Provided records ▸

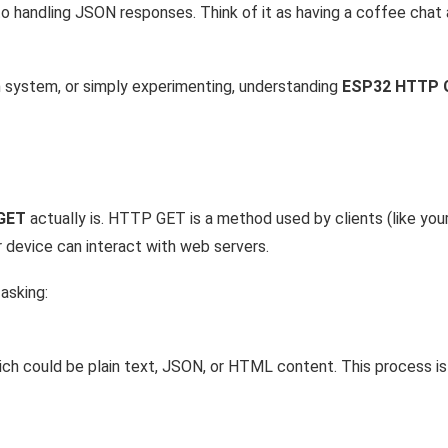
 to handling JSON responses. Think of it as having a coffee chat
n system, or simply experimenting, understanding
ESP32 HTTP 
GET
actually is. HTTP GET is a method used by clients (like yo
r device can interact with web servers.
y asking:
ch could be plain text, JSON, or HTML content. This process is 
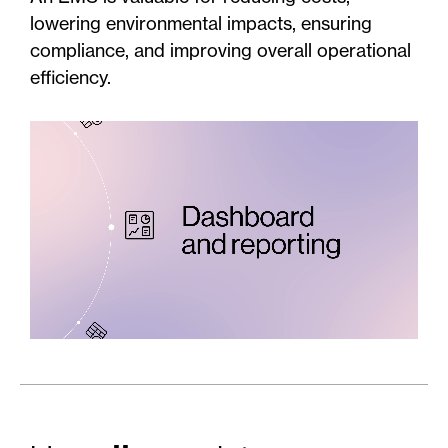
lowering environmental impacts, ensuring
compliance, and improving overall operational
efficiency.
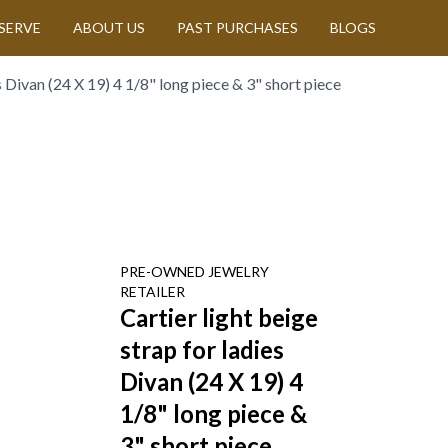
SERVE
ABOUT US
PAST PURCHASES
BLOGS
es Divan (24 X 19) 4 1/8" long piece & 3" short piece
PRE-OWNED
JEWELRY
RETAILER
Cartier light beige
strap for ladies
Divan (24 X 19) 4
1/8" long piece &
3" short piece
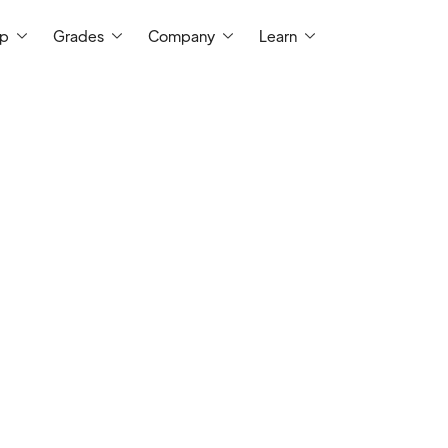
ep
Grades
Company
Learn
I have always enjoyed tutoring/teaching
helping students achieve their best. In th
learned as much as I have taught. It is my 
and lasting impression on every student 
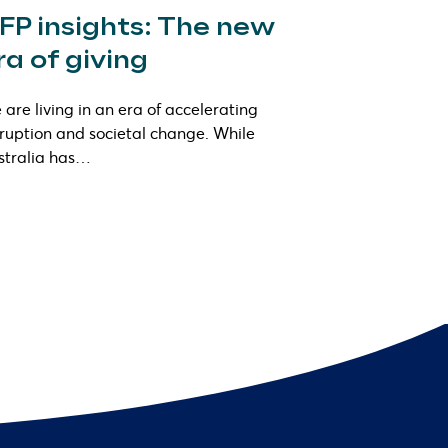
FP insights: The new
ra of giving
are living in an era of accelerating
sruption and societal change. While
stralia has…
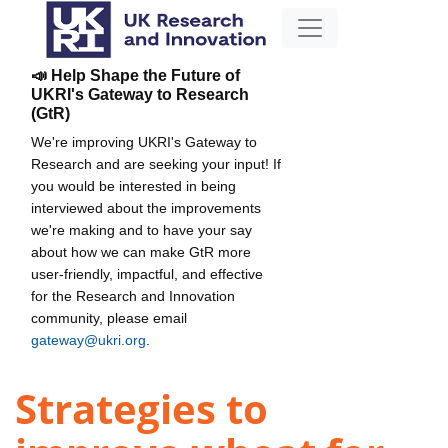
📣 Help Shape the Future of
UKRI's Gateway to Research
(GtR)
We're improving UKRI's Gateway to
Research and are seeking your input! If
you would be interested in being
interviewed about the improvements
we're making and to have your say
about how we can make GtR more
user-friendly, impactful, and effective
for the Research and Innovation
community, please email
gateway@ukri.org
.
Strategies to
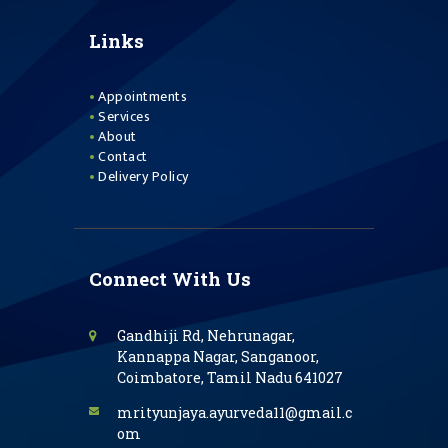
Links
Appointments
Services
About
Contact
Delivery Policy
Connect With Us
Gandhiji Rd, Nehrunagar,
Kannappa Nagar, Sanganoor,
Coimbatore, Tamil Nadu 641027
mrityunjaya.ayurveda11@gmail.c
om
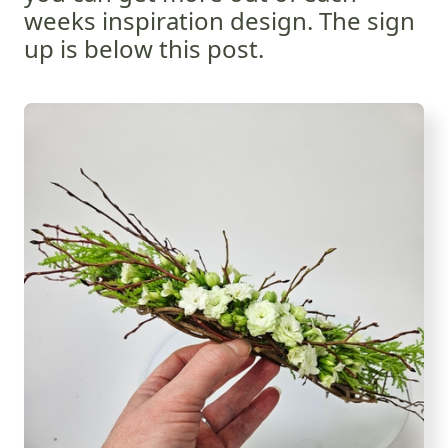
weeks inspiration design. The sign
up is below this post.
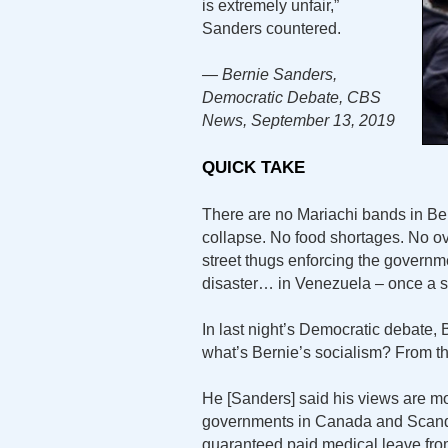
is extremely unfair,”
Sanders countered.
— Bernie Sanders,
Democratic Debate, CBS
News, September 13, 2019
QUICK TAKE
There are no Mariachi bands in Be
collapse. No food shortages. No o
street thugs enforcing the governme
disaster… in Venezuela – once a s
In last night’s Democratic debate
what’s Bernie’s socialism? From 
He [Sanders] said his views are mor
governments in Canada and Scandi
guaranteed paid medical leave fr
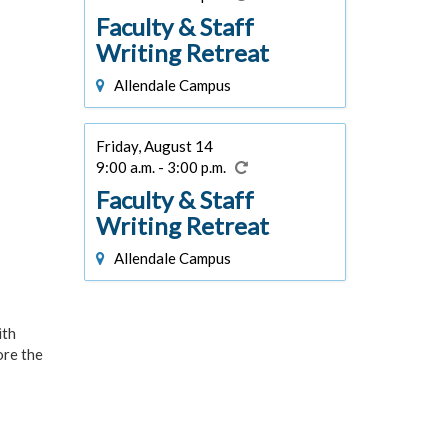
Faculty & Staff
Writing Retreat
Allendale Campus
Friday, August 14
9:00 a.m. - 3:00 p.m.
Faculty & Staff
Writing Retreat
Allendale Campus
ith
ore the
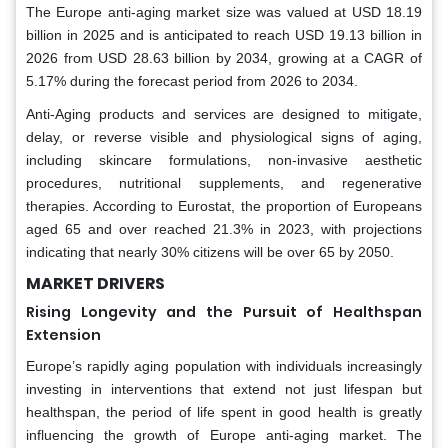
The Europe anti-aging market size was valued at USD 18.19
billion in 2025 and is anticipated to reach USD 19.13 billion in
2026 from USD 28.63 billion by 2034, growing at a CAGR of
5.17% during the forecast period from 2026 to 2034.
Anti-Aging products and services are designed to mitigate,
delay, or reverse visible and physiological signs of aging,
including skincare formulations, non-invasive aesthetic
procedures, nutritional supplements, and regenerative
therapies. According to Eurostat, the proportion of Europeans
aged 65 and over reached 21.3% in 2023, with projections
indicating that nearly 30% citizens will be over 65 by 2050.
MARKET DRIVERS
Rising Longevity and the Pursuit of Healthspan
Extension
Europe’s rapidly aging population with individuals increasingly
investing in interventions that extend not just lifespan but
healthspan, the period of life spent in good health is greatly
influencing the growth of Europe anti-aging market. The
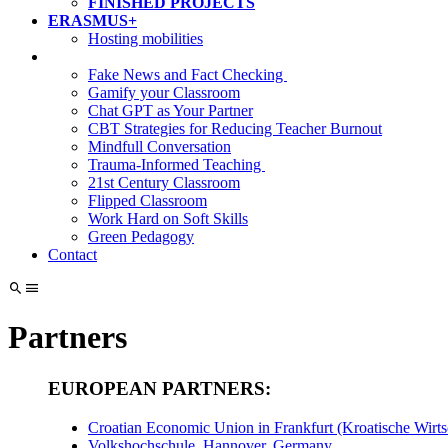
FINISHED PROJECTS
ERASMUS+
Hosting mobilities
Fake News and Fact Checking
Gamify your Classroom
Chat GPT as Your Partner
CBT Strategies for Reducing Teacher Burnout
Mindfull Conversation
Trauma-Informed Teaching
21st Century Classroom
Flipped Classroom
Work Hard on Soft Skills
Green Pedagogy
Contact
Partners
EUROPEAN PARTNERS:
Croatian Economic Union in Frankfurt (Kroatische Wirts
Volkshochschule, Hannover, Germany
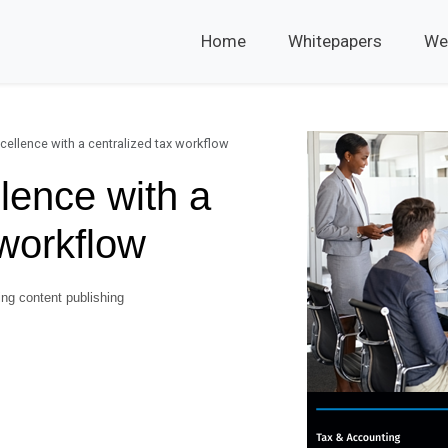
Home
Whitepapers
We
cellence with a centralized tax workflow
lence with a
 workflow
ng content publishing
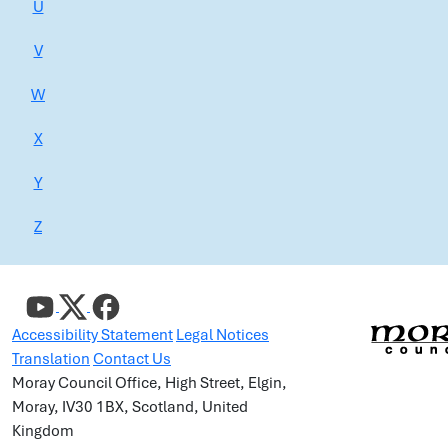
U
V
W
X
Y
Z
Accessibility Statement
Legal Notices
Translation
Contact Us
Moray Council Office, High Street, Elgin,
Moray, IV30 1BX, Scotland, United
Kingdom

Task directions ▸ Leave the images aside and retype each line of the listing above exactly.

Task output ▸
 to handling JSON responses. Think of it as having a coffee chat
n system, or simply experimenting, understanding
ESP32 HTTP 
GET
actually is. HTTP GET is a method used by clients (like yo
r device can interact with web servers.
y asking:
ch could be plain text, JSON, or HTML content. This process is 
lowering environmental impacts, ensuring
compliance, and improving overall operational
efficiency.
SERVE
ABOUT US
PAST PURCHASES
BLOGS
es Divan (24 X 19) 4 1/8" long piece & 3" short piece
PRE-OWNED
JEWELRY
RETAILER
Cartier light beige
strap for ladies
Divan (24 X 19) 4
1/8" long piece &
3" short piece
ep
Grades
Company
Learn
I have always enjoyed tutoring/teaching
helping students achieve their best. In th
learned as much as I have taught. It is my 
and lasting impression on every student 
FP insights: The new
ra of giving
are living in an era of accelerating
sruption and societal change. While
stralia has…
📣 Help Shape the Future of
UKRI's Gateway to Research
(GtR)
We're improving UKRI's Gateway to
Research and are seeking your input! If
you would be interested in being
interviewed about the improvements
we're making and to have your say
about how we can make GtR more
user-friendly, impactful, and effective
for the Research and Innovation
community, please email
gateway@ukri.org
.
Strategies to
Links
Appointments
Services
About
Contact
Delivery Policy
Connect With Us
Gandhiji Rd, Nehrunagar,
Kannappa Nagar, Sanganoor,
Coimbatore, Tamil Nadu 641027
mrityunjaya.ayurveda11@gmail.c
om
weeks inspiration design. The sign
up is below this post.
is extremely unfair,”
Sanders countered.
— Bernie Sanders,
Democratic Debate, CBS
News, September 13, 2019
QUICK TAKE
There are no Mariachi bands in Be
collapse. No food shortages. No o
street thugs enforcing the governme
disaster… in Venezuela – once a s
In last night’s Democratic debate
what’s Bernie’s socialism? From 
He [Sanders] said his views are mor
governments in Canada and Scandi
guaranteed paid medical leave fr
Faculty & Staff
Writing Retreat
Allendale Campus
Friday, August 14
9:00 a.m. - 3:00 p.m.
Faculty & Staff
Writing Retreat
Allendale Campus
ith
ore the
The Europe anti-aging market size was valued at USD 18.19
billion in 2025 and is anticipated to reach USD 19.13 billion in
2026 from USD 28.63 billion by 2034, growing at a CAGR of
5.17% during the forecast period from 2026 to 2034.
Anti-Aging products and services are designed to mitigate,
delay, or reverse visible and physiological signs of aging,
including skincare formulations, non-invasive aesthetic
procedures, nutritional supplements, and regenerative
therapies. According to Eurostat, the proportion of Europeans
aged 65 and over reached 21.3% in 2023, with projections
indicating that nearly 30% citizens will be over 65 by 2050.
MARKET DRIVERS
Rising Longevity and the Pursuit of Healthspan
Extension
Europe’s rapidly aging population with individuals increasingly
investing in interventions that extend not just lifespan but
healthspan, the period of life spent in good health is greatly
influencing the growth of Europe anti-aging market. The
FINISHED PROJECTS
ERASMUS+
Hosting mobilities
Fake News and Fact Checking
Gamify your Classroom
Chat GPT as Your Partner
CBT Strategies for Reducing Teacher Burnout
Mindfull Conversation
Trauma-Informed Teaching
21st Century Classroom
Flipped Classroom
Work Hard on Soft Skills
Green Pedagogy
Contact
Partners
EUROPEAN PARTNERS:
Croatian Economic Union in Frankfurt (Kroatische Wirts
Volkshochschule, Hannover, Germany
Home
Whitepapers
We
cellence with a centralized tax workflow
lence with a
 workflow
ng content publishing
U
V
W
X
Y
Z
Accessibility Statement
Legal Notices
Translation
Contact Us
Moray Council Office, High Street, Elgin,
Moray, IV30 1BX, Scotland, United
Kingdom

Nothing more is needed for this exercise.